Tuesday, January 9, 2018

Sunbather

The current Stephen Shore retrospective at MoMA looks great, but unfortunately it's 3,000 miles away. So I've been making due with the show catalog, which is great. I can't think of too many other monographs organized alphabetically like an encyclopedia. Factory, Fashion, Food, Gallatin County, Montana...The topics come in a sort of ordered shuffle, perfect for a scrambled Gen Xer like myself. It's the same reason I alphabetize my socks. It rejuvenates a body of work which might feel too familiar if ordered chronologically.

Forget it.

Browsing the book sent me down a new rabbithole of Streetview sleuthing. As longtime readers know I went through a heavy period of Shore rephotography about ten years back before finally kicking the habit. Somehow this image escaped my re-photographic impulse during the first wave. 



El Paso St. is a great photo and one of Shore's streetiest images. In the new MoMA book a few important pictures are singled out for a lengthy critique by David Campany, and this is one of them: "A photograph that has been structured to feel like a world unto itself is, in a way, a negation of the cutting that is a fundamental aspect of the medium. Or, more accurately, it is a disavowal of it..." 

The review went on but I couldn't understand it. Something about cutting corners or disavowing that act. Who knows. I was curious how this corner is cut now so I tracked it down. The title gives away the street name and Mills St. is visible in the right side of the frame. Thus finding the intersection in Streetview was straightforward. Here's how it looks today from roughly the same vantage point.

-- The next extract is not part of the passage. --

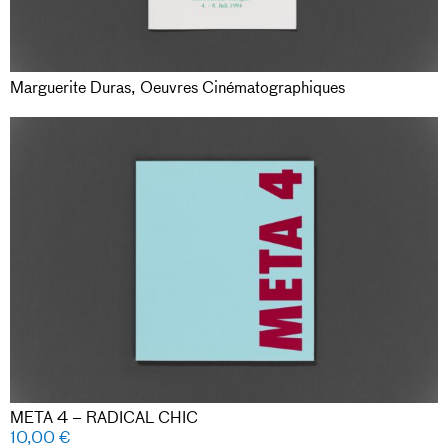
Marguerite Duras, Oeuvres Cinématographiques
META 4 – RADICAL CHIC
10,00
€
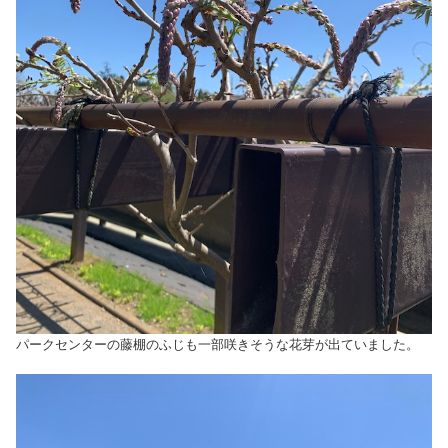
パークセンターの藤棚のふじも一部咲きそうな花芽が出ていました。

Streetview can't visit the exact location, which is just behind the frame to the left. But this is approximate enough to get the general gist. If this view is any indication, El Paso is now far more boring and ugly than it was in 1975. But of course photos can lie, even when they have no author. Maybe especially then.

Depending on which version you have, there are only one to three Uncommon Places photos from my home state of Oregon. Shore shot them on consecutive days, July 20th and 21st, 1973, while traveling south on US 97 down the state's bulging gut. The best known is US 97, South of Klamath Falls, Oregon.



For the non-Oregonians the mountain depicted is Mt. Hood, Oregon's tallest point and one of the more iconic peaks in the west. But where exactly is that wasteland behind it? The photo's title US 97 offers a clue, but that's a long piece of highway. There's no exact address in the caption, not many features in the background, and a lot of central Oregon looks pretty similar. All of which I'd found daunting during my first rephotography plunge. But the new Shore book had given me a second wind. Streetview, start your engine.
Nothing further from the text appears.